(Dataset entries)
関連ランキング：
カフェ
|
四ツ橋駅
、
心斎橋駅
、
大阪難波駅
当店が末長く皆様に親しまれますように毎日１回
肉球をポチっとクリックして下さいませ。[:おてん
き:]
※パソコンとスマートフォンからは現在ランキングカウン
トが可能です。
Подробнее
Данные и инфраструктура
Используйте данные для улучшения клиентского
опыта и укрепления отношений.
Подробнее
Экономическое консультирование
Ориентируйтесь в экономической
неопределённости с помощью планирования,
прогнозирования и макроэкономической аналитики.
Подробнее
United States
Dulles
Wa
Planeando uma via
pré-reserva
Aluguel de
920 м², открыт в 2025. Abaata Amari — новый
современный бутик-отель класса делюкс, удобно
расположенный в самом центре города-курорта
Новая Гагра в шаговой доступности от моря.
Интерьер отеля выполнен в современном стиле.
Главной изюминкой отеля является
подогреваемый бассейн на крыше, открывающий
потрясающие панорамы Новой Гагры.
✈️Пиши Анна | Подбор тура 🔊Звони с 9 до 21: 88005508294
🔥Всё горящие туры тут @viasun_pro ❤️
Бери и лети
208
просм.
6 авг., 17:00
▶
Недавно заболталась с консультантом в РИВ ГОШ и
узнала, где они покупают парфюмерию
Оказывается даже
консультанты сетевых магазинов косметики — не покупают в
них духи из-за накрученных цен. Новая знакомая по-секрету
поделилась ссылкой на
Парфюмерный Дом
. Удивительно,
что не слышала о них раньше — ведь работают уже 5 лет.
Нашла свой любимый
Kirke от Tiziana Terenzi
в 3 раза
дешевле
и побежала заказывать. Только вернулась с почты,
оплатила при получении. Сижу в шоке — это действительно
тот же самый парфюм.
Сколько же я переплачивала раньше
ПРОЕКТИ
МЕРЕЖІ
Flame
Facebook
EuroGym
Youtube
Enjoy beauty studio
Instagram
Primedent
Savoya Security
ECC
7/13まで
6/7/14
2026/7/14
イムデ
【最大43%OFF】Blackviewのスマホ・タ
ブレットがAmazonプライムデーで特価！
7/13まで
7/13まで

Task objective:
Each line from the one holding "тот же самый парфюм." through the last line of the data is to be transcribed exactly, with nothing else added.

Result of the task:
тот же самый парфюм.
Сколько же я переплачивала раньше
ПРОЕКТИ
МЕРЕЖІ
Flame
Facebook
EuroGym
Youtube
Enjoy beauty studio
Instagram
Primedent
Savoya Security
ECC
7/13まで
6/7/14
2026/7/14
イムデ
【最大43%OFF】Blackviewのスマホ・タ
ブレットがAmazonプライムデーで特価！
7/13まで
7/13まで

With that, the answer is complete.